The Saturday Night Live veteran has confirmed that Wes Anderson, Sofia Coppola, and Jim Jarmusch are the only three directors who don’t have to jump through hoops to twist his arm and recruit him for their latest project, but for everyone else, it’s basically open season.
Murray has intentionally made himself one of the hardest people to reach in Hollywood, and it’s become an integral part of his eccentric mythology. Having written a script for his first feature in 15 years, which he also directed and co-produced, Ted Melfi knew he wanted the Ghostbusters icon for the leading role.

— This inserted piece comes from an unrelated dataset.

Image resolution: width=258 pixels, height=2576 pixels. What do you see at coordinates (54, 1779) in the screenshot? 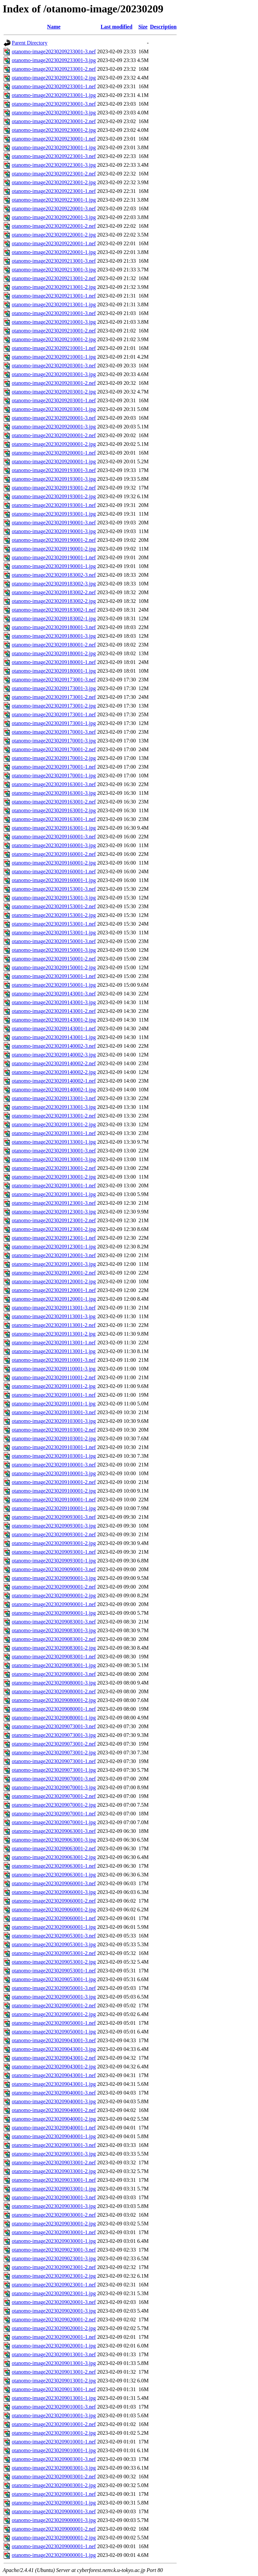 I see `otanomo-image20230209070001-3.nef` at bounding box center [54, 1779].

Of course, that’s easier said than done, but refusing to be denied, he set out on what can only be called an odyssey. “Oh god, that story’s so crazy,” Melfi recalled. “The nuts and bolts is that he has no agent and manager, as everyone knows. You just call the 1-800 number. And I left, I don’t know, a dozen messages.”
He’d call at least once a week, sometimes twice, and after failing to hear back from Murray, the filmmaker called his lawyer instead. The lawyer suggested he write “a snail mail letter to a post office box back in New York,” which he did. Two weeks after that, the actor called his lawyer, who then called Melfi, telling him to snail mail the script, too, which he did, this time to another PO box in Martha’s Vineyard.
Two weeks later, Murray called Melfi’s agent, told him he never received the screenplay, so he sent another one to an address in North Carolina. Finally, they spoke directly. “I don’t Google people,” the star informed his prospective director. “I don’t know who you are, what you do. Tell me about yourself.”
That conversation led to nothing for the next three weeks, until Murray called Melfi again, asking him to pick him up from a Los Angeles airport. The latter necked a Vicodin, and when the former got in the car, they stopped at the side of the road to eat some grilled cheese sandwiches, drove another three hours to the Pechanga Indian reservation in Riverside County, where Murray has a residence.
At long last, they can finally talk business, not that it was a long conversation. “He goes, ‘OK, we’re gonna do it. We’ll make the movie,'” but Melfi needed something else. “Could you tell someone other than me that this happened?” he asked. “No one is going to believe this story. I can’t possibly go to the studio and say, ‘Bill Murray said yes on the way to the Indian reservation in the back of a town car.'”
Finally, Melfi had landed his white whale, and all it took was a couple of months, countless phone calls, an airport pick-up, some grilled cheese, one Vicodin, and a fuck-tonne of perseverance. It was worth it in the end, though, with St Vincent becoming a sleeper hit at the box office and giving Murray the platform to deliver his best performance in years.